Tony Blair has emerged as the leading candidate to become the first permanent president of the European Union after Gordon Brown gave his grudging blessing to the plan. The former prime minister has stepped up his campaign for the job, which he wants to use to build a bridge between Europe and the new Obama administration.
His return to the global stage would be a shock to his critics over the Iraq war and dismay many in Europe.
But The Independent on Sunday has learnt that Mr Brown has accepted that his old rival should be in pole position for the appointment, on the basis that Britain needs to have a key figure in the architecture of the "new world order".
A senior British official said: "He [Brown] will have to swallow hard to sit down in meetings once again with Blair. But he accepts that there needs to be someone from the UK in the new global architecture. There is no opposition to the plan. Things have moved on, people have moved on."
Other European leaders are also broadly supportive because they want a high-profile figure to represent the 27-nation bloc in the new alliance with the US administration. Mr Blair remains a popular figure in the US.
After initially trying to block Mr Blair as a possible candidate last year, the French President, Nicolas Sarkozy, has thrown his weight behind the former prime minister.
As the eyes of the world were on London's G20 summit last Wednesday, Mr Blair held private talks with the European Commission President José Manuel Barroso in Brussels. The talks focused on his work as Middle East envoy to the quartet of world powers, but it is almost certain that the two men discussed his candidacy. The former premier also visited Sweden last week, where he shared a platform with Bill Clinton at a climate change conference.

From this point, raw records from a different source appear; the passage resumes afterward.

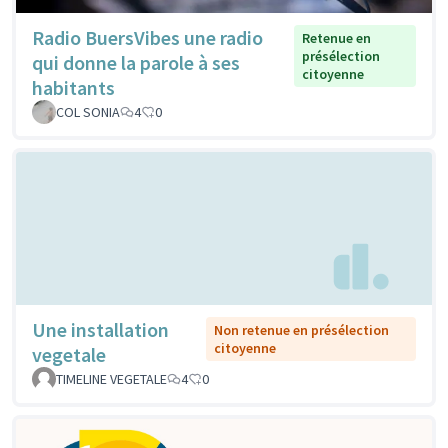
Radio BuersVibes une radio
Retenue en
présélection
qui donne la parole à ses
citoyenne
habitants
COL SONIA
4
0
Une installation
Non retenue en présélection
citoyenne
vegetale
TIMELINE VEGETALE
4
0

The presidency job is dependant on Ireland voting "yes" to the Lisbon Treaty, which creates the position. The Irish referendum will take place in the autumn.
But Mr Blair's plans could still be scuppered if Angela Merkel loses the German general election in September. She is thought to have a strong desire for the job in the event of defeat.
Britain has already thrown its weight behind Mr Barroso to serve a second term as Commission President. His re-appointment would also strengthen the chances of a British name for the new job.
Mr Blair will have spent two years in the Middle East role by July, giving him a legitimate opportunity to claim he has devoted enough time to the job.
But critics will say Mr Blair has failed to make any significant breakthrough. There is also little chance of progress towards the two-state solution under the new hardline Israeli government led by Benjamin Netanyahu.
In a sign that Mr Blair's mind is on an exit from the Middle East, he said in Brussels: "I think the next six months will be completely critical in determining whether this process will move forward or whether it will slip back. I do believe that if there is not significant progress in the year 2009, the peace process will be in very great jeopardy, because there are decisions that have to be taken."